BEGIN
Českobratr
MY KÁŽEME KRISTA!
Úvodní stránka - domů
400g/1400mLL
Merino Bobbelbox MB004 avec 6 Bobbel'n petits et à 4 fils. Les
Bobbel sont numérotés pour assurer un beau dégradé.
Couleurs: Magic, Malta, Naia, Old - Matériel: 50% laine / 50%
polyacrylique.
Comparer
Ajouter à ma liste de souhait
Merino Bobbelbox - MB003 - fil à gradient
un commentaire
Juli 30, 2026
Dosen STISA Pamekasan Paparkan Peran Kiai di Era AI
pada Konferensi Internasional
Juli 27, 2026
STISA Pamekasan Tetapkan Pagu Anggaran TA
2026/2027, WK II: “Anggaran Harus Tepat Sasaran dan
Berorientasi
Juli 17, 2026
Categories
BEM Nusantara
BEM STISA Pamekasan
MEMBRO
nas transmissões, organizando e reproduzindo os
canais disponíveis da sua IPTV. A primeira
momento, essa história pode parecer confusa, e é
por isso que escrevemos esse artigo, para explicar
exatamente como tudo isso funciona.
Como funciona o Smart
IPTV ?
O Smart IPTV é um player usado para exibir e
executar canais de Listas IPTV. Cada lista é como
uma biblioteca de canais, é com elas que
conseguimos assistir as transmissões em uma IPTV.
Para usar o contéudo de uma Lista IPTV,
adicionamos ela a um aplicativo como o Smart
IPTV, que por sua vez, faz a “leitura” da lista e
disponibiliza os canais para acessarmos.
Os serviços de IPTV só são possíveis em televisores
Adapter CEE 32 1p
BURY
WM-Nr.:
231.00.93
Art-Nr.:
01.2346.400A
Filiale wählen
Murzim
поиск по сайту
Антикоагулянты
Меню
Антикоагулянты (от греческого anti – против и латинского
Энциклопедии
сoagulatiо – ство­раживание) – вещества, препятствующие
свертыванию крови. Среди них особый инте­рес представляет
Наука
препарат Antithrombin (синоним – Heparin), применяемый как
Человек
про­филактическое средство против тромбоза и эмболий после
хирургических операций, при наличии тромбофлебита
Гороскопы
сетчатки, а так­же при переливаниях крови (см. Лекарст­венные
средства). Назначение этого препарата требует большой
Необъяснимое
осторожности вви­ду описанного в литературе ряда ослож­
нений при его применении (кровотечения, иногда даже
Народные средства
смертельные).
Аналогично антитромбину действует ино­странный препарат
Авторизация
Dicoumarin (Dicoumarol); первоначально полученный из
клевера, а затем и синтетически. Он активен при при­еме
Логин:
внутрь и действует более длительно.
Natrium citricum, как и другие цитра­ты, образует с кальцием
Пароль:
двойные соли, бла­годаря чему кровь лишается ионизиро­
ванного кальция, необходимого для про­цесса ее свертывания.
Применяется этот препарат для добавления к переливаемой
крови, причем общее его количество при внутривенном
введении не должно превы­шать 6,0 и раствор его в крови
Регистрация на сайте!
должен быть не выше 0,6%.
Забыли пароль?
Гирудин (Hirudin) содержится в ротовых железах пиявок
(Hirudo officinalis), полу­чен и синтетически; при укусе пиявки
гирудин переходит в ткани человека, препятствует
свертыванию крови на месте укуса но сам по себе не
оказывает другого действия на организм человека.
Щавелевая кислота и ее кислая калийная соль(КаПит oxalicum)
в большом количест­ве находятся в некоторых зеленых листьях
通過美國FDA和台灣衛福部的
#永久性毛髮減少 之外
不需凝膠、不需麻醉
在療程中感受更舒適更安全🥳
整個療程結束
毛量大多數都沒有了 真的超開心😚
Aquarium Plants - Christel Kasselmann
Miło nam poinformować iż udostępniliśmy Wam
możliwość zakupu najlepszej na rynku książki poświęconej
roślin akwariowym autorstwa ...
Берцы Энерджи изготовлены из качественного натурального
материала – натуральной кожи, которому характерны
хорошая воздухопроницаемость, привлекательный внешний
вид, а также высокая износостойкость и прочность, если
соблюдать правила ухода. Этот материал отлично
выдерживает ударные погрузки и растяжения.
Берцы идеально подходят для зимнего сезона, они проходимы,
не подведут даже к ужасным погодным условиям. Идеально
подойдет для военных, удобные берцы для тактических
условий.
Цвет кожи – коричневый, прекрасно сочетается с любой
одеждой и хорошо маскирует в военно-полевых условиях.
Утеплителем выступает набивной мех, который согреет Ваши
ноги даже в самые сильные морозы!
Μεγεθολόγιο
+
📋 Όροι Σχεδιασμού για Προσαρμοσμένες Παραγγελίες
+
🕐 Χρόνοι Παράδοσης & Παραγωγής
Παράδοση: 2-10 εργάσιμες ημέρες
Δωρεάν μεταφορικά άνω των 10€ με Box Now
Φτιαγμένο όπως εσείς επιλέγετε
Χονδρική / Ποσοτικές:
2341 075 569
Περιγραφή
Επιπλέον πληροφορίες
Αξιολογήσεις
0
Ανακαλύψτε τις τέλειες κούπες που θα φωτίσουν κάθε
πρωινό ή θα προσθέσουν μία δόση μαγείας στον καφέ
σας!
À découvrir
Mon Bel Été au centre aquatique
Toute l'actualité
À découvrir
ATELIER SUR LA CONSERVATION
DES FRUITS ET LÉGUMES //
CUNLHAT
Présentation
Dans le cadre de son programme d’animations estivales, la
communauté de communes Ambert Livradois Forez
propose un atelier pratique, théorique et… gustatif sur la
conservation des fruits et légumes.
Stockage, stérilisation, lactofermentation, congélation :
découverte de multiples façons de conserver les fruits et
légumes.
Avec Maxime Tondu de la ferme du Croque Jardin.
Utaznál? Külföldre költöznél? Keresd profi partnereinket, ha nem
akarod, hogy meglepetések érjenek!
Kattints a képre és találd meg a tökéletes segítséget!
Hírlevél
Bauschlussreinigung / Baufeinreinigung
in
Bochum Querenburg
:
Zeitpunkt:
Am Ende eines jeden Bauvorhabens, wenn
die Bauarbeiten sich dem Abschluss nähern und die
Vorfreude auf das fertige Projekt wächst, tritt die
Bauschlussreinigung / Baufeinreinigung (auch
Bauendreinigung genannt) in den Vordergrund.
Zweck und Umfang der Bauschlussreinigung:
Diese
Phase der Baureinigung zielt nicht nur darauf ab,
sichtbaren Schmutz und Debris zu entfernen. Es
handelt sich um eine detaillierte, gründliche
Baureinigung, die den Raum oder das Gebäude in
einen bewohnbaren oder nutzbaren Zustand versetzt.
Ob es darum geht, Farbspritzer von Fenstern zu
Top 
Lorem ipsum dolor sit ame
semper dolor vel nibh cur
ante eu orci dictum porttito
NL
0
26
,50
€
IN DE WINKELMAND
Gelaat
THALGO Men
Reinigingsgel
END
▸ DIRECTIONS FOR THIS TASK:
Pull each line containing the word "Merino" out of the data above.

▸ ANSWER SPACE:
Merino Bobbelbox MB004 avec 6 Bobbel'n petits et à 4 fils. Les
Merino Bobbelbox - MB003 - fil à gradient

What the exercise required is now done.